Three business owners weigh in on how to navigate the tricky issue of price increases.

 

Small-business owners are often ecstatic that customers want to buy their products and services, and once an offering is successful and has been improved upon, it could be time to consider a price increase. However, this is a decision that does not come easily.
 
To get to the bottom of when and why you should raise your prices and how to roll out price increases without upsetting your loyal customers, I tapped three owners for advice: Keith Alperin, CEO of Helium Foot Software in Chicago; Megan Armstrong, founder ofDogma Training & Pet Services in Calgary; and Tomaso Veneroso, CEO of metal part manufacturing firm Am Cast in Bohemia, New York.
 

How do you know when it’s time to increase your prices?
 
Keith Alperin: I have an item on my calendar to review our rates every fall. For an increase on the first of the year, my planning starts the fall before. This gives me a chance to evaluate the market and our position relative to similar firms in our field and our city. 
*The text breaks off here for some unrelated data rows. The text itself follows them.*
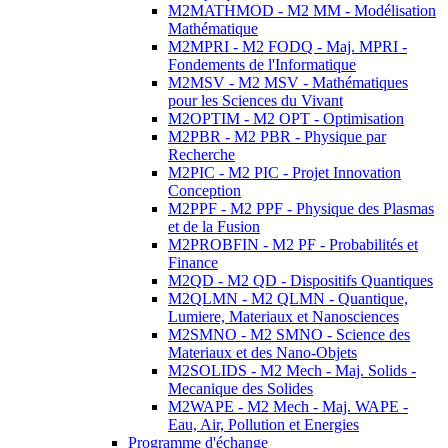
M2MATHMOD - M2 MM - Modélisation
Mathématique
M2MPRI - M2 FODQ - Maj. MPRI -
Fondements de l'Informatique
M2MSV - M2 MSV - Mathématiques
pour les Sciences du Vivant
M2OPTIM - M2 OPT - Optimisation
M2PBR - M2 PBR - Physique par
Recherche
M2PIC - M2 PIC - Projet Innovation
Conception
M2PPF - M2 PPF - Physique des Plasmas
et de la Fusion
M2PROBFIN - M2 PF - Probabilités et
Finance
M2QD - M2 QD - Dispositifs Quantiques
M2QLMN - M2 QLMN - Quantique,
Lumiere, Materiaux et Nanosciences
M2SMNO - M2 SMNO - Science des
Materiaux et des Nano-Objets
M2SOLIDS - M2 Mech - Maj. Solids -
Mecanique des Solides
M2WAPE - M2 Mech - Maj. WAPE -
Eau, Air, Pollution et Energies
Programme d'échange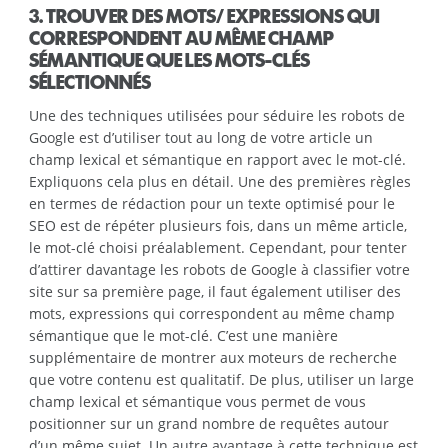
3. TROUVER DES MOTS/ EXPRESSIONS QUI
CORRESPONDENT AU MÊME CHAMP
SÉMANTIQUE QUE LES MOTS-CLÉS
SÉLECTIONNÉS
Une des techniques utilisées pour séduire les robots de
Google est d’utiliser tout au long de votre article un
champ lexical et sémantique en rapport avec le mot-clé.
Expliquons cela plus en détail. Une des premières règles
en termes de rédaction pour un texte optimisé pour le
SEO est de répéter plusieurs fois, dans un même article,
le mot-clé choisi préalablement. Cependant, pour tenter
d’attirer davantage les robots de Google à classifier votre
site sur sa première page, il faut également utiliser des
mots, expressions qui correspondent au même champ
sémantique que le mot-clé. C’est une manière
supplémentaire de montrer aux moteurs de recherche
que votre contenu est qualitatif. De plus, utiliser un large
champ lexical et sémantique vous permet de vous
positionner sur un grand nombre de requêtes autour
d’un même sujet. Un autre avantage à cette technique est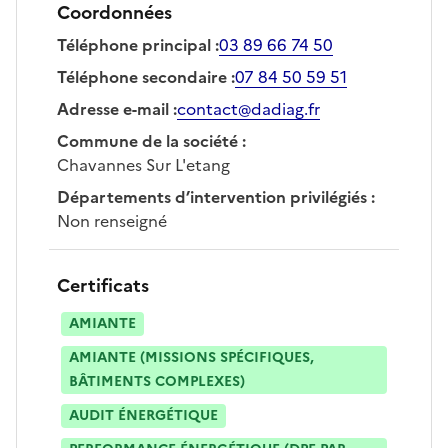
Coordonnées
Téléphone principal
:
03 89 66 74 50
Téléphone secondaire
:
07 84 50 59 51
Adresse e-mail
:
contact@dadiag.fr
Commune de la société
:
Chavannes Sur L'etang
Départements d’intervention privilégiés
:
Non renseigné
Certificats
AMIANTE
AMIANTE (MISSIONS SPÉCIFIQUES,
BÂTIMENTS COMPLEXES)
AUDIT ÉNERGÉTIQUE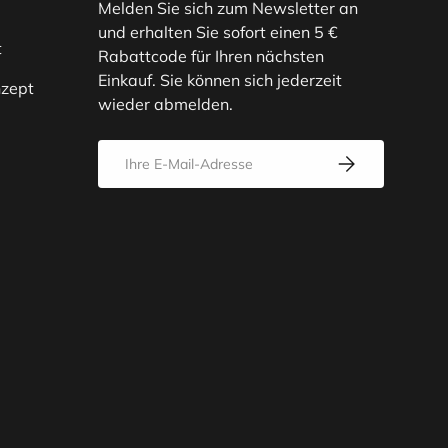
Melden Sie sich zum Newsletter an
und erhalten Sie sofort einen 5 €
t
Rabattcode für Ihren nächsten
Einkauf. Sie können sich jederzeit
zept
wieder abmelden.
E-Mail
Abonnieren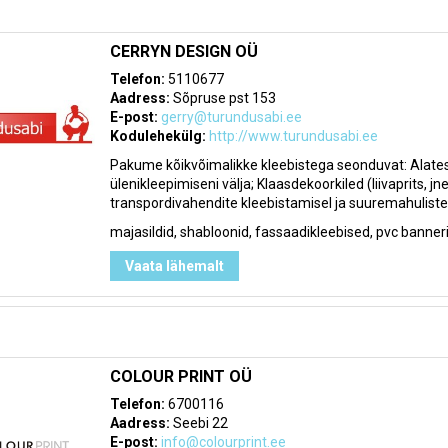
CERRYN DESIGN OÜ
Telefon:
5110677
Aadress:
Sõpruse pst 153
E-post:
gerry@turundusabi.ee
Kodulehekülg:
http://www.turundusabi.ee
Pakume kõikvõimalikke kleebistega seonduvat: Alates 
ülenikleepimiseni välja; Klaasdekoorkiled (liivaprits, jn
transpordivahendite kleebistamisel ja suuremahuliste 
majasildid, shabloonid, fassaadikleebised, pvc banneri
Vaata lähemalt
COLOUR PRINT OÜ
Telefon:
6700116
Aadress:
Seebi 22
E-post:
info@colourprint.ee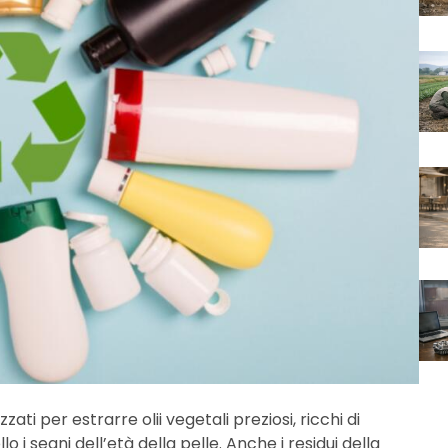
izzati per estrarre olii vegetali preziosi, ricchi di
o i segni dell’età della pelle. Anche i residui della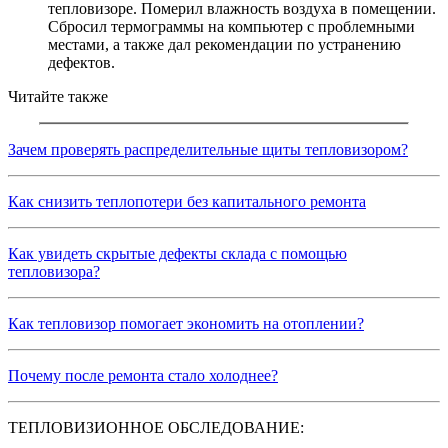
тепловизоре. Померил влажность воздуха в помещении.
Сбросил термограммы на компьютер с проблемными
местами, а также дал рекомендации по устранению
дефектов.
Читайте также
Зачем проверять распределительные щиты тепловизором?
Как снизить теплопотери без капитального ремонта
Как увидеть скрытые дефекты склада с помощью
тепловизора?
Как тепловизор помогает экономить на отоплении?
Почему после ремонта стало холоднее?
ТЕПЛОВИЗИОННОЕ ОБСЛЕДОВАНИЕ:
No one likes to have the conversation about raising rates, but if you’re excited about what the rate increase can do for your business, then hopefully you can get your clients excited about what your business will be able to do for them.
Keith Alperin, CEO of Helium Foot Software

Megan Armstrong: We are primarily a service business, so we know it is time to raise prices when the demand of the service is greater than our ability to supply it. We also do a review twice a year and take a look at wage and overhead increases. If there have been increases, we plan how to build those into our prices.
 
Tomaso Veneroso: I increase the price only when I can propose something that is worth more. For example, if I can produce a new alloy state-of-the-art technology that can last twice the life of a competitor’s product, I know that it is time to increase the price because I am improving on the customer’s bottom line.
 
What factors are involved in pricing?
 
Veneroso: Pricing is a function of materials, quality and performance. If I invent something such as our latest eco-friendly machine for quarry and mining, which is capable of producing usable product from waste, how can I establish the right price? This technology is technically priceless, so I use a fair judgment to cover my costs and make a little profit. However, the price has to be fair. I certainly cannot expect a customer to pay the same price for a Ford that they would for a Ferrari.
 
Armstrong: We monitor the industry and ensure that we are staying at the top of the higher price level for that service. For our product lines, we typically just keep the increases in line with supplier increases.